Le diable avait-il menti? Les mois passaient, et la pandémie promise se faisait attendre. Quand ses prémices s'étaient enfin dessinées, dans les dernières semaines de 2019, il avait fallu improviser la mise en place du réseau Y2K.

Trois mois plus tard, tout était enfin prêt. Des hordes de millennials, porteurs asymptomatiques du koronavirus, attendaient le feu vert de leur leader pour se répandre en armes bactériologiques sur les marchés, les boulangeries et les pharmacies fréquentées par les boomers. L'heure était venue de porter le coup de grâce à leur sale génération d'égocentriques.

Jamais les mesures de confinement prises par les gérontocraties du monde entier ne pourraient endiguer ce flot vengeur. D'ici quelques mois, la planète serait aux mains des enfants et, si tout se passait comme prévu, la sixième extinction pourrait être évitée.

Gret@ s'arrêta devant une rangée de caissons équipés de respirateurs artificiels. C'était dans ce duplex haussmannien, propriété du plus illustre membre de l'Académie française, que se trouvait confinée en hibernation la fine fleur de l'intelligentsia néo-conservatrice.

Il y avait là un ancien Premier ministre émigré en Catalogne, une féministe universaliste, un présentateur de talk-show, une écrivaine de mauvaise humeur et un écrivain à mauvaise haleine, chacun sur sa couchette de polymère.

Un dernier caisson stérilisé, réservé au petit prince de la France de souche, attendait encore son hôte: Érik Z. s'était juré de mourir en héros, verbe haut et glaive à la main, sur l'un des plateaux de télévision où il pourfendait sans relâche l'anti-France, la soumission à l'islam, l'émasculation de la République, la dictature des minorités et le communautarisme rampant.

Pas plus tard que la veille, il avait porté son fer dans le flanc de ces barbares à barbecue qu'Allah immunisait contre la maladie des Blancs –les seuls vrais Français qui vaillent.

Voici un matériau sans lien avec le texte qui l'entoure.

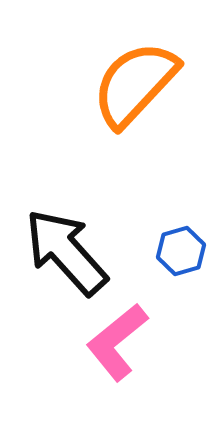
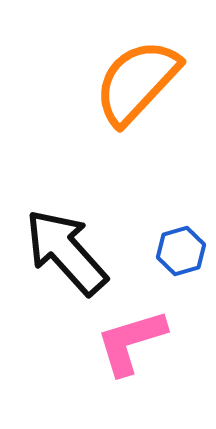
orange semicircle: moved 2 px right, 2 px up
pink L-shape: moved 14 px right; rotated 22 degrees clockwise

Jusqu'à son dernier souffle, il n'aurait de cesse de repousser les assauts des Mahométans. Il savait au fond de lui qu'il devrait tôt ou tard rendre les armes mais, Cyrano au cheveu rare et aspergé à l'eau de Cologne, il se racontait que c'est bien plus beau lorsque c'est inutile.

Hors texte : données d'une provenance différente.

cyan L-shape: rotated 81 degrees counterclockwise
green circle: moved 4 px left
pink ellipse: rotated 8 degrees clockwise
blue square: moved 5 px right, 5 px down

Les cinq patients ici présents n'avaient pas son panache. Au premier symptôme, quinte de toux, courbatures ou poussée de fièvre, ils avaient accouru chez l'académicien, qui leur avait offert l'asile à bras ouverts. Leurs yeux étaient clos mais leurs lèvres, synchrones d'un caisson à l'autre, psalmodiaient une mélodie inaudible.

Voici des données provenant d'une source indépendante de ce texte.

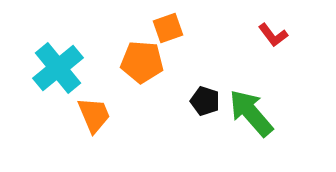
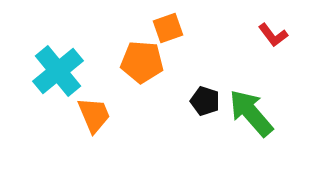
cyan cross: moved 3 px down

– «Qu'est-ce qu'ils chantent, ces cons-là?, chuchota la jeune fille en feu.
– C'est toi qui devrais me le dire: c'est ton hymne national, pas le mien. Je crois qu'ils essaient de faire un canon. Mais comme il n'y en a pas un qui chante juste, c'est un massacre.»

Gret@ avait remarqué que des câbles étaient branchés à chaque habitacle, derrière la tête des patriotes hibernant. En se baissant, elle découvrit qu'ils étaient reliés à une multitude de petites boîtes, étrangement semblables à des incubateurs.

*

Au même moment, un navire était en train d'accoster dans le port du Havre, la soute pleine de nivaquine, de liquide désinfectant, de masques haute qualité et de respirateurs artificiels.

Le commandant local du réseau Y2K, un adolescent normand en décrochage scolaire connu sous le nom de Cobra et pour des faits de délinquance mineurs, était posté sur le toit d'un hangar. Il égrena le compte à rebours dans son iPhone X: «Trois, deux, un, feu!»

Rien.

«Qu'est-ce que vous foutez? Faites-moi sauter ce bateau! Les hôpitaux ne doivent pas être réapprovisionnés.»

Une voix crachota au bout de la ligne: «C'est un guet-apens. Il y a des snipers de la Section Oméga partout! Il faut se disperser!»

Cobra sentit le canon froid d'une arme de poing sur sa nuque. Il entendit une voix lui dire quelque chose en anglais, puis tout devint noir.

Ken Klaus Kendrick, le leader de la Section Oméga, ramassa le téléphone du gamin acnéique et ordonna à ses troupes de monter à bord pour décharger la marchandise. Il fut bientôt rejoint à son poste d'observation par un officier de la gendarmerie.

Celui-ci tenta de lui exprimer sa reconnaissance le moins mal possible, en essayant de se remémorer les rudiments d'anglais qu'il avait appris au collège. Les verbes modaux étaient hélas au-dessus de ses moyens: «Je ne sais comment vous remercier. Sans vous, la cargaison serait tombée entre les mains de ces fanatiques. Nous sommes totalement débordés par les émeutes dans les cités voisines et n'aurions pu faire face. Mes hommes vont acheminer les conteneurs aux CHU en détr…»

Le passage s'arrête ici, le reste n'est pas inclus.